I. The appeal by the applicant (hereinafter "appellant") lies from the decision of the examining division to refuse European patent application No. 10 171 837.7.

II. The claim request refused by the examining division contained three claims, independent claim 1 of which reads as follows:

"1. A method of reducing performance variability in a filtration scaling device used to estimate the requirements of a full scale filtration device, the method comprising:

a. determining the performance distribution of a plurality of membranes or filtration media;

b. selecting a subset of said distribution, said subset having a known range of performance with said distribution;

c. inserting membrane or filtration media from said subset into said filtration scaling device;

d. assigning a scaling safety factor to said filtration scaling device, wherein said scaling safety factor is directly proportional to the product of the full scale device high end potential performance within said distribution and the scaling device high end potential performance within said subset of said distribution, and inversely proportional to the product of the scaling device low end potential performance within said subset of said distribution and the full scale device low end potential performance within said distribution; and

e. estimating membrane or filtration media area requirements of the full scale filtration device by applying said scaling safety factor."

III. Document US 2005/194317 (D2) was among the documents cited during the examination proceedings.

The examining division came to the following conclusion on the then pending claim request:

- The subject-matter of claim 1 did not involve an inventive step in view of either the background art cited in the application as filed or D2 taken as the closest prior art.

IV. In its statement of grounds of appeal, the appellant contested the reasoning of the examining division and submitted that the claimed subject-matter involved an inventive step. It filed a new main request and an auxiliary request, the latter corresponding to the request refused by the examining division. The appellant corroborated its arguments by filing the following new items of evidence (numeration inserted by the board):

A001: Statement of Salvatore Giglia, co-inventor of the present application, dated 11 April 2018

A002: US 8 387 256 B2

V. The appellant was summoned to oral proceedings. In preparation for these proceedings, the board issued a communication, in which it expressed, inter alia, the preliminary opinion that the subject-matter claimed in both the main request and the auxiliary request was not clear as required by Article 84 EPC.

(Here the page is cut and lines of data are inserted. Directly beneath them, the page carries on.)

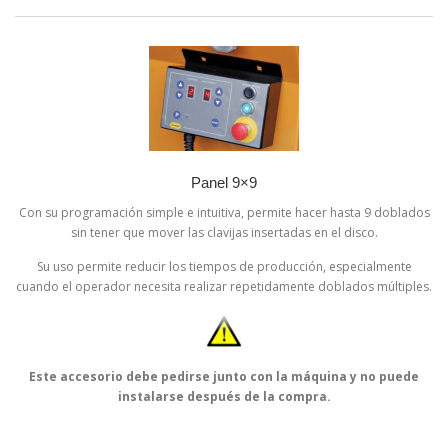
Panel 9×9
Con su programación simple e intuitiva, permite hacer hasta 9 doblados
sin tener que mover las clavijas insertadas en el disco.
Su uso permite reducir los tiempos de producción, especialmente
cuando el operador necesita realizar repetidamente doblados múltiples.
Este accesorio debe pedirse junto con la máquina y no puede
instalarse después de la compra.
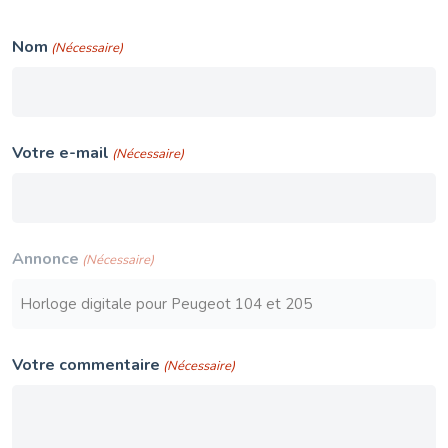
Nom
(Nécessaire)
Votre e-mail
(Nécessaire)
Annonce
(Nécessaire)
Votre commentaire
(Nécessaire)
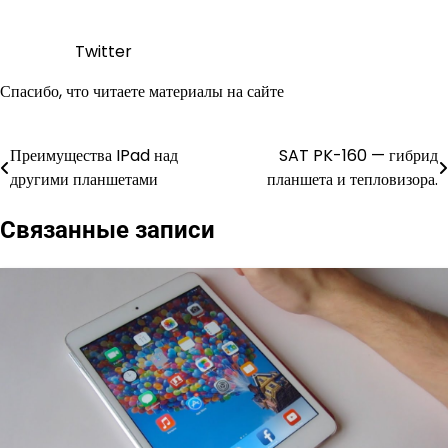
Twitter
Спасибо, что читаете материалы на сайте
Преимущества IPad над
SAT PK-160 — гибрид
Навигация
другими планшетами
планшета и тепловизора.
по
Связанные записи
записям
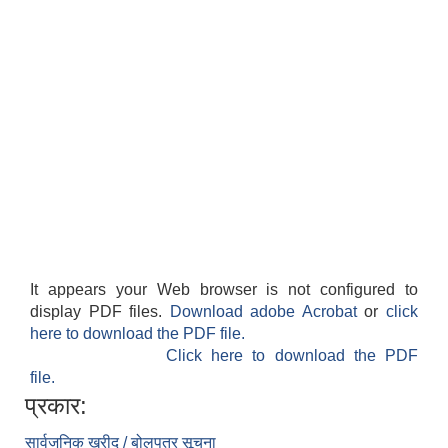
It appears your Web browser is not configured to
display PDF files.
Download adobe Acrobat
or
click
here to download the PDF file.
Click here to download the PDF
file.
प्रकार:
सार्वजनिक खरीद / बोलपत्र सूचना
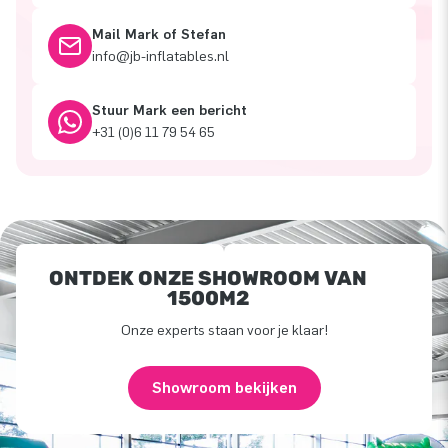
Mail Mark of Stefan
info@jb-inflatables.nl
Stuur Mark een bericht
+31 (0)6 11 79 54 65
ONTDEK ONZE SHOWROOM VAN
1500M2
Onze experts staan voor je klaar!
Showroom bekijken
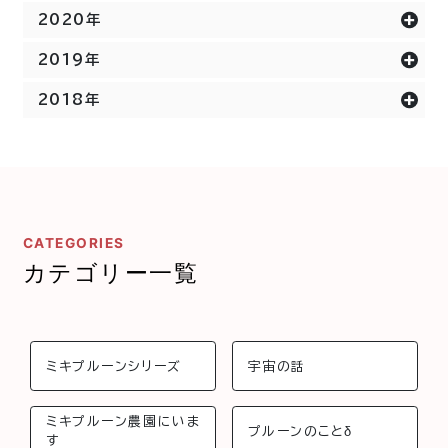
2020年
2019年
2018年
CATEGORIES
カテゴリー一覧
ミキプルーンシリーズ
宇宙の話
ミキプルーン農園にいま
プルーンのことδ
す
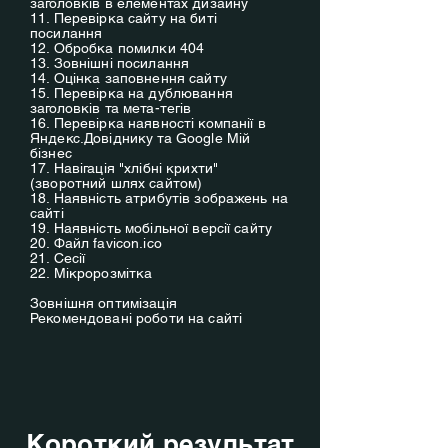
заголовків в елементах дизайну
11. Перевірка сайту на биті
посилання
12. Обробка помилки 404
13. Зовнішні посилання
14. Оцінка заповнення сайту
15. Перевірка на дублювання
заголовків та мета-тегів
16. Перевірка наявності компанії в
Яндекс.Довіднику та Google Мій
бізнес
17. Навігація "хлібні крихти"
(зворотний шлях сайтом)
18. Наявність атрибутів зображень на
сайті
19. Наявність мобільної версії сайту
20. Файл favicon.ico
21. Сесії
22. Мікророзмітка
Зовнішня оптимізація
Рекомендовані роботи на сайті
Короткий результат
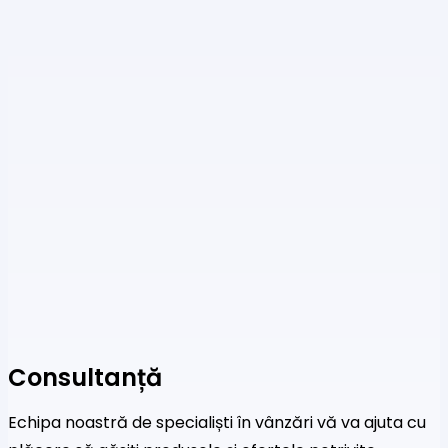
Consultanță
Echipa noastră de specialiști în vânzări vă va ajuta cu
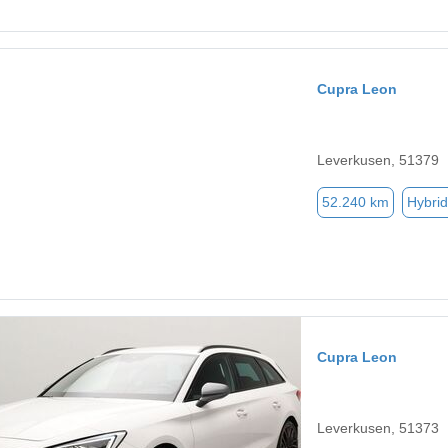
Cupra Leon
Leverkusen, 51379
52.240 km
Hybrid
Cupra Leon
Leverkusen, 51373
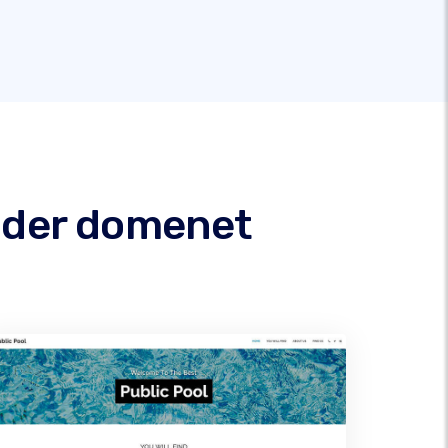
under domenet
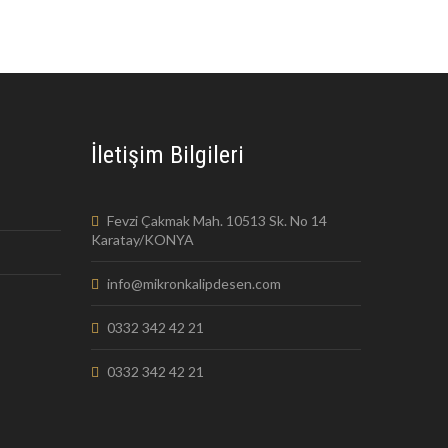
İletişim Bilgileri
Fevzi Çakmak Mah. 10513 Sk. No 14
Karatay/KONYA
info@mikronkalipdesen.com
0332 342 42 21
0332 342 42 21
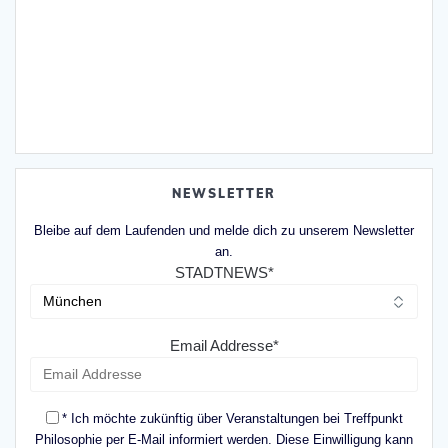
NEWSLETTER
Bleibe auf dem Laufenden und melde dich zu unserem Newsletter
an.
STADTNEWS*
Email Addresse*
* Ich möchte zukünftig über Veranstaltungen bei Treffpunkt
Philosophie per E-Mail informiert werden. Diese Einwilligung kann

VI. The appellant replied to the board's communication by letter dated 8 May 2020 (received on 8 June 2020). It contested the objections raised by the board and submitted, inter alia, that the claimed subject-matter was clear to a person skilled in the art. It filed a new main request and new auxiliary requests 1 to 4 to replace the previously filed requests, and corroborated its arguments by filing the following new documents (numeration inserted by the board):

A003: van Reis and Zydney, "Bioprocess membrane technology", J. Membrane Science, 297, 2007, pages 16 to 50

A004: Giglia and Sciola, "Scaling Up Normal-Flow Microfiltration Processes", BioProcess International, 9(9), October 2011, pages 58, 60 and 62

The appellant also referred to the following items of evidence (numeration inserted by the board):

A005: https://www.youtube.com/watch?v=lbPql35-Fng

A006: Z.F. Zui, H.S. Muralighara, "Membrane Technology: A practical Guide to Membrane Technology and Applications in Food and Bioprocessing", 1st edn., Elsevier, 2010, ISBN: 978-1-85617-632-3, pages 82 to 85

The appellant further requested that the oral proceedings be held as a video conference.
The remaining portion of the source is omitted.